Parece que Artur Mas está dispuesto a cambiar la fecha y la pregunta -o preguntas- de su consulta a condición de que el Gobierno le permita convocarla. Según él, todo es negociable menos el referendo. Así las cosas, Mariano Rajoy ya sabe a qué atenerse en su próximo encuentro con el presidente de la Generalitat. En sus manos está la posibilidad de desbloquear la situación. Basta con que deje a los catalanes votar. ¿El qué? Eso es lo de menos, siempre y cuando el asunto sea de importancia.
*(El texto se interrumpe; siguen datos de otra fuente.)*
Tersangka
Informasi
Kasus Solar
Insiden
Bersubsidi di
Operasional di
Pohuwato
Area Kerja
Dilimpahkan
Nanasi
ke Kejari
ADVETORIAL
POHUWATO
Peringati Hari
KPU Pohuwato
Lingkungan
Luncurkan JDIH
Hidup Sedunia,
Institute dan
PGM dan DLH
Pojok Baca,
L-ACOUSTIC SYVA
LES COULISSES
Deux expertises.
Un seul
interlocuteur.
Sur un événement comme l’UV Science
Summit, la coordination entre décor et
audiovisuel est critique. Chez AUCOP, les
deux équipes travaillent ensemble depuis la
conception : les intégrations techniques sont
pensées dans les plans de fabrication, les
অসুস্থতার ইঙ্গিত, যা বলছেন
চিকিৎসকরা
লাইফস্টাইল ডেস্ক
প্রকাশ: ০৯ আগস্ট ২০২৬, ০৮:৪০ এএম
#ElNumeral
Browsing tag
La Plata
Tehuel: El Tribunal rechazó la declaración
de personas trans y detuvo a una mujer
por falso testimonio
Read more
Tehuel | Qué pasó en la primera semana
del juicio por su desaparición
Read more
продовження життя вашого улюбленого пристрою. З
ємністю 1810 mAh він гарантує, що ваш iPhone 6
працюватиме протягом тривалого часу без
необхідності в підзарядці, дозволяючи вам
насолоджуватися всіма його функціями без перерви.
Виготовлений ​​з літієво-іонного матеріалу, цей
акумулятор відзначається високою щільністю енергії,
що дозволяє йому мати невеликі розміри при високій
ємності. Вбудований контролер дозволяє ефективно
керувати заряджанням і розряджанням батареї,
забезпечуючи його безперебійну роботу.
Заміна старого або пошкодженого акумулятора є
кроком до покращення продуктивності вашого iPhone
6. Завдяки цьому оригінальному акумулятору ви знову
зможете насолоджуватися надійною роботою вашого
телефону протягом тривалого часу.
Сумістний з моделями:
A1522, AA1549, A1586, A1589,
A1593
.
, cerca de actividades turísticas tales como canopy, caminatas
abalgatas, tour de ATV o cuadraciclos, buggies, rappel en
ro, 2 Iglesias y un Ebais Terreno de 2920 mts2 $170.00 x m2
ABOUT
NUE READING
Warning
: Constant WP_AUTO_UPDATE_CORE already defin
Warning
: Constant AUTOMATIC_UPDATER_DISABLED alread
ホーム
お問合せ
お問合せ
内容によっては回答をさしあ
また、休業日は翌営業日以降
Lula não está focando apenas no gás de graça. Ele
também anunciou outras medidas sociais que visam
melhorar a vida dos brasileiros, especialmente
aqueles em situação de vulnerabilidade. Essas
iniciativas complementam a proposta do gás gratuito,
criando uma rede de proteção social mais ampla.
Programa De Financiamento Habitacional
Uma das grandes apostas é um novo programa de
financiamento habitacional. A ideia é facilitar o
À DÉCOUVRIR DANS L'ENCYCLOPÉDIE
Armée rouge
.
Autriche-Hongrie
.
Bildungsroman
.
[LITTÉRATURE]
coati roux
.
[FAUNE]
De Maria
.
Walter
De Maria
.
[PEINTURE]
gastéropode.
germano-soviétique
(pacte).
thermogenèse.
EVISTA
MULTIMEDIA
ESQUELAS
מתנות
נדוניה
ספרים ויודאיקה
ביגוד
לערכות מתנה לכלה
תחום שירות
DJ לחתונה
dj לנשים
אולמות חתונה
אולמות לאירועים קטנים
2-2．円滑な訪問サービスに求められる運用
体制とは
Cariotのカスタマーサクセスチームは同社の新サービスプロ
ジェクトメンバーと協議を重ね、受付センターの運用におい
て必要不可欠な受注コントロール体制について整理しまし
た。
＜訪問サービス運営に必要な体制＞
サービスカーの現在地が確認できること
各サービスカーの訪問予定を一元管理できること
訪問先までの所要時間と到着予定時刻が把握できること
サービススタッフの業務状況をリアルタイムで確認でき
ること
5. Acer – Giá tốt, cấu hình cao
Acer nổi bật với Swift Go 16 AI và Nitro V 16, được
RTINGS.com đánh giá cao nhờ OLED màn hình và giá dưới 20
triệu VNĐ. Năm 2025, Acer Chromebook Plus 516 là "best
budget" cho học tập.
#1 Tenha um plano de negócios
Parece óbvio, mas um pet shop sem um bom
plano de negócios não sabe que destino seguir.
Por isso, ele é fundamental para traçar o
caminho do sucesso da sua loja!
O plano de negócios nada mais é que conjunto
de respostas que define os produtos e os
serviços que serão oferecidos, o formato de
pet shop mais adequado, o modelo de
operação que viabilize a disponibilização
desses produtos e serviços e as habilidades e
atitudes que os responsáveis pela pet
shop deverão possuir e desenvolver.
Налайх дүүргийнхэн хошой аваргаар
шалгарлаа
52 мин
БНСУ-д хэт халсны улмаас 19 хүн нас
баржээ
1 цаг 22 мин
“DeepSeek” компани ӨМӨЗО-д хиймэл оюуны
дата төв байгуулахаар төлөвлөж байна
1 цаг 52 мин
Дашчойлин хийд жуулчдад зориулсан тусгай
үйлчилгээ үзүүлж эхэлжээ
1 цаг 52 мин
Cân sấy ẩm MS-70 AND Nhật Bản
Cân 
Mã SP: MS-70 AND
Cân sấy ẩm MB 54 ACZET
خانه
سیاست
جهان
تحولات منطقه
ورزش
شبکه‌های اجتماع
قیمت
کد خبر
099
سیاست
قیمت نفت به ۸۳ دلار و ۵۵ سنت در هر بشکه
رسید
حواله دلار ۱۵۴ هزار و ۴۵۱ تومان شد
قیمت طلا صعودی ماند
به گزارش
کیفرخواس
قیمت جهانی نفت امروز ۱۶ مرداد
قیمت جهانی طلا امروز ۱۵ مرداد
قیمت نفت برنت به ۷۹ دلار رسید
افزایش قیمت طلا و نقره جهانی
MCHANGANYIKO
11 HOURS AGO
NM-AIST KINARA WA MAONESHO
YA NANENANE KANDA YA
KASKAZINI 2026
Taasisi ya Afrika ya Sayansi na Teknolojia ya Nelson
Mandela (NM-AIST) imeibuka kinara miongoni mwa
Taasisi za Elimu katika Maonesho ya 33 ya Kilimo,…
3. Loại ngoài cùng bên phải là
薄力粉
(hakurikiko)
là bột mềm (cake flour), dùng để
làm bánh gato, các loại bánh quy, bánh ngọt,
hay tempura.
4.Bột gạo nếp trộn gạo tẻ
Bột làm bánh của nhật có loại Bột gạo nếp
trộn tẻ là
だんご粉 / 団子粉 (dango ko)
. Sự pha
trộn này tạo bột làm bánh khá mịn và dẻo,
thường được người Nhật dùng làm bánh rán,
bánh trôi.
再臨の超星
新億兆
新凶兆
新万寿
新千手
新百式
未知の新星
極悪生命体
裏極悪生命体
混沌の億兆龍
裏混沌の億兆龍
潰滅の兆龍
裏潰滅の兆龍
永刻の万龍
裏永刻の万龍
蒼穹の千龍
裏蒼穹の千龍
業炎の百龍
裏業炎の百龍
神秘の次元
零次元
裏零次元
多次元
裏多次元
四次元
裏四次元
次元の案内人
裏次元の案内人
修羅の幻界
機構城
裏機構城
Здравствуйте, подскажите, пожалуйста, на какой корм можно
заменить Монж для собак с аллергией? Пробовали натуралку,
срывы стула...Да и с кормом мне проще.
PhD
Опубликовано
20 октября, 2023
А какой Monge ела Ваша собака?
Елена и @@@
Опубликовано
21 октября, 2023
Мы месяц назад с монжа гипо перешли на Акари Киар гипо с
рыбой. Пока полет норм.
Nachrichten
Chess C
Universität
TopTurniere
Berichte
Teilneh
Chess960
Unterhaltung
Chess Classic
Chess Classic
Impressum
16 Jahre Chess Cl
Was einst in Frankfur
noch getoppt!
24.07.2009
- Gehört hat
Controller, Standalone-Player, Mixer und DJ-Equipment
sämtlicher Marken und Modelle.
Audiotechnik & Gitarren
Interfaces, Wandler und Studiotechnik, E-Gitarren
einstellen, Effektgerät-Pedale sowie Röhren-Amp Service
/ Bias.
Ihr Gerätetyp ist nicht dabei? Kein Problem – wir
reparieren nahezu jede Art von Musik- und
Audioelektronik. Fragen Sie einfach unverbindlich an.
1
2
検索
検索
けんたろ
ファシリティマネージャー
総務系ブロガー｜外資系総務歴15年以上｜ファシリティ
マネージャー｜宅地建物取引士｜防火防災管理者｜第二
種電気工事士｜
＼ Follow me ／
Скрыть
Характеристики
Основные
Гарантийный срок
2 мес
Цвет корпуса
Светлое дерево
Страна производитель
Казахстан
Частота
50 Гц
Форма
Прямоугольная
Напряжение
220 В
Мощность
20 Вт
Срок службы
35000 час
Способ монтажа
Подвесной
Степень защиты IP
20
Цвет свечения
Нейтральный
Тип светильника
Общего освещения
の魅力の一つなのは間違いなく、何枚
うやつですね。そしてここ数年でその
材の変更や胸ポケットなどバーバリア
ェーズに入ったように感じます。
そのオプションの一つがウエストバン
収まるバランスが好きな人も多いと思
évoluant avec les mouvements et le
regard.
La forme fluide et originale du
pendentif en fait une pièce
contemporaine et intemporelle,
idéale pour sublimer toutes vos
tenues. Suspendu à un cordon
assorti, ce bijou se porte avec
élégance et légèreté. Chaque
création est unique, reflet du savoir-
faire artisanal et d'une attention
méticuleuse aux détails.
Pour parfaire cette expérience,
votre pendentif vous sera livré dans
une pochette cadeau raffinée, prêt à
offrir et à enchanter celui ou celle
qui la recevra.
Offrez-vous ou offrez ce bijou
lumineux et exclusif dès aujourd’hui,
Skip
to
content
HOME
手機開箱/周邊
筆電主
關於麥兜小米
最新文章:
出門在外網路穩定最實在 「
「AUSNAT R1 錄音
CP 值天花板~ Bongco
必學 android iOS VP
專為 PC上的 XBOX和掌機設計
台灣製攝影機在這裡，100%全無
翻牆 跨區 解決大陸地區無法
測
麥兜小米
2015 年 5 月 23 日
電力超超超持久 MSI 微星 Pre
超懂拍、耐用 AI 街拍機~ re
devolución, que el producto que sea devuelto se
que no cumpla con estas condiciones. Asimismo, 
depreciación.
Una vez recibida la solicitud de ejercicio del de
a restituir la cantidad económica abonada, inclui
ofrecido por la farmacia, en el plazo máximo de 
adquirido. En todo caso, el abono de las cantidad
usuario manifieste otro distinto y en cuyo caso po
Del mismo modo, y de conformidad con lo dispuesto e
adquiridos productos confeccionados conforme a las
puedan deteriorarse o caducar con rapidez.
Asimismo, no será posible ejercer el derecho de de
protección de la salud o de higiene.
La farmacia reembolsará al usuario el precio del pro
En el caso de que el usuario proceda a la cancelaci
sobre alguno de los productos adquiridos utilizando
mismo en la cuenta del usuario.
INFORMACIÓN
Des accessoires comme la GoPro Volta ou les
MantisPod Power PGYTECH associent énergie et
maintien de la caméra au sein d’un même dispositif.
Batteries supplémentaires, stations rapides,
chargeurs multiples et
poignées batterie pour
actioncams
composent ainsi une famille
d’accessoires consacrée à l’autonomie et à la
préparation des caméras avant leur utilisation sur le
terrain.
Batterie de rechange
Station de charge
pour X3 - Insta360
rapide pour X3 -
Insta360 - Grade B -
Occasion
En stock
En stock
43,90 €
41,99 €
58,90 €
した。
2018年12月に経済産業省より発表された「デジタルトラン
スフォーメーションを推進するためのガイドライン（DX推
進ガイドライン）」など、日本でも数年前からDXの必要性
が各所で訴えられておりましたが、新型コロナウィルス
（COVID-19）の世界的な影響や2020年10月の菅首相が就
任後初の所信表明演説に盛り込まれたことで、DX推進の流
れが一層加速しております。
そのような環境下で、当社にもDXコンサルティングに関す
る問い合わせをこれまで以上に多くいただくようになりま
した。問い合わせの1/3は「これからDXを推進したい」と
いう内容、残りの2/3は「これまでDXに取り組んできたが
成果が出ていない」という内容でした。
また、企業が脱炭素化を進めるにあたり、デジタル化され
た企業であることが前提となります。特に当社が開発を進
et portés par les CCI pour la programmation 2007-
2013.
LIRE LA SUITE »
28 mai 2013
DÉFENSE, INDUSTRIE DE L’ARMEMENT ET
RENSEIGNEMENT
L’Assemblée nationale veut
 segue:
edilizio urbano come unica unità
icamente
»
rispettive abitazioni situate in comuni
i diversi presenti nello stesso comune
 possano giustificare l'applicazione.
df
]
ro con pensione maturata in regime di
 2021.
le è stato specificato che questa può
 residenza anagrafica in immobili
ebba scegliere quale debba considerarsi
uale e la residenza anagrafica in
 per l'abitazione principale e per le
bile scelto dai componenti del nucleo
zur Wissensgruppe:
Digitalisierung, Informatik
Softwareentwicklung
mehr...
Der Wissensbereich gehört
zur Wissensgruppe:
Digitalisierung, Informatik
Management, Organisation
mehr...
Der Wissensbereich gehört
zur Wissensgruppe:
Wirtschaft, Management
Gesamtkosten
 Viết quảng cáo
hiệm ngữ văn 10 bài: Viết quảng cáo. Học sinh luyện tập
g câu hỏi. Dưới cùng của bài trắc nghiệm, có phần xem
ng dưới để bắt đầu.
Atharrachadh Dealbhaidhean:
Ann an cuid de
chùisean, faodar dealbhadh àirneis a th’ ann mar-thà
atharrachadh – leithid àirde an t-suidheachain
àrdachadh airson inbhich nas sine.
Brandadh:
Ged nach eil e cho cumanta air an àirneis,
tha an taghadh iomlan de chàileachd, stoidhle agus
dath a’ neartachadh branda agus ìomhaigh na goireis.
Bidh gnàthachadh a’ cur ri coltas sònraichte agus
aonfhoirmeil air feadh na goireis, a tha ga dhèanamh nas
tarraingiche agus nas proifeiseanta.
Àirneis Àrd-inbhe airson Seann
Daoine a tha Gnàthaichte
Pueden votar, pongamos por caso, sobre la necesidad de empezar a erigir un panteón de catalanes ilustres, cuyos primeros moradores serían, sin duda alguna, todos y cada uno de los miembros de la familia Pujol-Ferrusola; o sobre la conveniencia de convertir el himno del Barça en himno vehicular de la enseñanza pública y privada del país, lo que conllevaría su aprendizaje desde el parvulario y su ejecución e interpretación en todos los niveles del sistema educativo; o en fin, y en aras a un mejor aprovechamiento de los recursos públicos, sobre la oportunidad de eliminar la diversidad de cabeceras periodísticas escritas, audiovisuales y digitales existentes hoy en Cataluña -al fin y al cabo, todas dependen del mismo presupuesto y dicen más o menos lo mismo- para conservar un solo diario, una sola radio, una sola televisión y una sola plataforma digital, todos ellos grandes y libres. Estoy seguro de que en los tres supuestos consultivos el sí sería abrumador o, lo que es lo mismo, el no sería tan residual como aquel Estado al que se refirió Pasqual Maragall hará pronto ocho años coincidiendo con la entrada en vigor del actual Estatuto.
Para el nacionalismo catalán, la reivindicación llamado "derecho a decidir" se ha convertido en algo lisérgico. Permite a los adeptos huir de la realidad y sus conflictos para refugiarse en el paraíso artificial de la independencia y el Estado propio
Pero dudo mucho que el grado de flexibilidad anunciado por Mas llegue a tanto. Sea como sea, lo importante, insisto, es el voto. Y no únicamente para el presidente de la Generalitat; también para sus subalternos y asociados. Anteayer, a raíz de la presentación en Madrid del Manifiesto de los libres e iguales, los portavoces de ERC y CIU en el Parlamento catalán, lejos de discutir el sentido del documento y las propuestas en él contenidas, apelaron a la presunta incompatibilidad entre la condición de intelectual y la "actitud antidemocrática", el primero, o directamente al "miedo a la democracia" de los firmantes, el segundo. No hace falta indicar que por democracia esos preclaros representantes de la voluntad popular catalana entienden tan sólo el ejercicio del derecho al voto de sus congéneres regionales. Y sobra añadir que ese mismo derecho que ellos reclaman para sí se lo niegan, en lo que a sus asuntos atañe, al resto de los españoles.
Para el nacionalismo catalán, la reivindicación del voto -es decir, del llamado "derecho a decidir" y la consiguiente consulta- se ha convertido en algo lisérgico. Permite a los adeptos huir de la realidad y sus conflictos para refugiarse en el paraíso artificial de la independencia y el Estado propio; facilita una visión deformada de las cosas, con lo que semejante distorsión suele traer consigo -para entendernos: el adepto cree estar transitando por una verde e inconmensurable llanura y resulta que tiene ante sí un precipicio-, y sume al interfecto en un estado de placidez balsámica. Ah, y lo que es peor, al igual que aquel LSD de nuestra juventud -ignoro cómo andará ahora la cosa-, crea adicción. El problema, ya lo adivinan, es la vuelta a la realidad. Cuando no el mal viaje, que muchas veces, por desgracia, no tiene retorno. En fin, no sé hasta qué punto esta gente está en condiciones de razonar. Pero, en todo caso, avisados quedan.